With film directors latching onto game properties with increasing frequency, players might look at World Of Goo and assume that Tim Burton finally brought his design sensibilities to gaming. But Burton has nothing to do with it. Created by ex-EA employees Kyle Gabler and Ron Carmel, World Of Goo centers on exceptional physics-based gameplay, not oddball design. (Though the wickedly cute graphics and Danny Elfman/Ennio Morricone-ish music don't hurt.)
The elegant setup asks players to guide a set number of goo-balls into the mouth of a pipe. Levels often begin with a small structure crawling with a few blobs. Between them and the pipe might be fire, a great chasm, or instant spiky death. Grab a goo ball and place it near the original structure to build a rubbery truss, then repeat as needed.
Structures will teeter as they grow high and wide, and eventually they'll fall, which might be exactly what you require. Gabler and Carmel have achieved an ideal blend of realistic behavior and intuitive control. Though puzzles never repeat and new goo properties are constantly being introduced (they can become balloons, flammable blobs, or impervious skulls) the question is never what to do, but how, which staves off irritation. And there's little incentive to rush. Unlike with most puzzle games, the most entertaining moments often arise from "wrong" solutions.

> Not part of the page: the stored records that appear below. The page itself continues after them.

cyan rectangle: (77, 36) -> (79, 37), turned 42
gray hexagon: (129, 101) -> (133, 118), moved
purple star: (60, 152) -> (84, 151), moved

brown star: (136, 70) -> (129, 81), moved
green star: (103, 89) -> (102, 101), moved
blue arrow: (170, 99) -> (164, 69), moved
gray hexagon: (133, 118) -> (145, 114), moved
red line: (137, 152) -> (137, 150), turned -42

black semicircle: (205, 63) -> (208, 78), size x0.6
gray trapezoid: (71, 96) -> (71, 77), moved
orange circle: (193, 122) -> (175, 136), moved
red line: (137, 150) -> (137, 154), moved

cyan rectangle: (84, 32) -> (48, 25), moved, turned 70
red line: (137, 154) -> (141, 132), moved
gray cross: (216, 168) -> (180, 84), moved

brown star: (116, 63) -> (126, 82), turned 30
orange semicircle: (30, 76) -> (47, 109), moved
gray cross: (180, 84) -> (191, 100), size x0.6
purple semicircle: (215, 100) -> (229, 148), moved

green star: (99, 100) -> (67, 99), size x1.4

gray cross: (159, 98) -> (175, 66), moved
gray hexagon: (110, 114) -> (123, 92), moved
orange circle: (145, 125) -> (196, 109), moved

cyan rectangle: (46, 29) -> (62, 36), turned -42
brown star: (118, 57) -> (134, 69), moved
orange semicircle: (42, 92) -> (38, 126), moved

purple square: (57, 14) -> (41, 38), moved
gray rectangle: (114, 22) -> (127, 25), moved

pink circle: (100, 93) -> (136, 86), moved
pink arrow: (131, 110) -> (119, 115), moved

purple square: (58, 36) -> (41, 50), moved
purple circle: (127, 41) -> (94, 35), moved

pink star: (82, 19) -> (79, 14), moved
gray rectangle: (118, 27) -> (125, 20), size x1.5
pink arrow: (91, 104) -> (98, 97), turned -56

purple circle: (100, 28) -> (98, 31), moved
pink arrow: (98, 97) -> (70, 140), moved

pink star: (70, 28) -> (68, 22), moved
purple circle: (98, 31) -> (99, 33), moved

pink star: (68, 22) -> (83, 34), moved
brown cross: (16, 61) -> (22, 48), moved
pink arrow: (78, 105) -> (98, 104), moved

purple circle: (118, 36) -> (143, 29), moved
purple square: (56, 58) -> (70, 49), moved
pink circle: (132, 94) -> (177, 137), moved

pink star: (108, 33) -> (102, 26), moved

Beyond the game: The WiiWare version adds co-op multiplayer, which spices up the World of Goo Corporation sandbox level, where players build a giant tower of blobs—especially if one player is trying to sabotage what the other builds. You can test-drive tower-building at the Experimental Gameplay Project website.
Worth playing for: The unexpected variety of situations conjured from relatively simple base rules, whether you're using balloons to carry a long chain of goo over a deadly windmill, or firing balls into digital orbit in the Information Superhighway chapter.
Frustration sets in when: While trying to grab and place blobs of goo, your motion ends up scrolling the screen instead, forcing a readjustment, adding extra time, and killing your chances of nailing the level's (optional) OCD bonus.
Final judgment: Though the game's downbeat point of view doesn't quite jibe with the gameplay, the puzzle setups are irresistible, and the physics impeccable.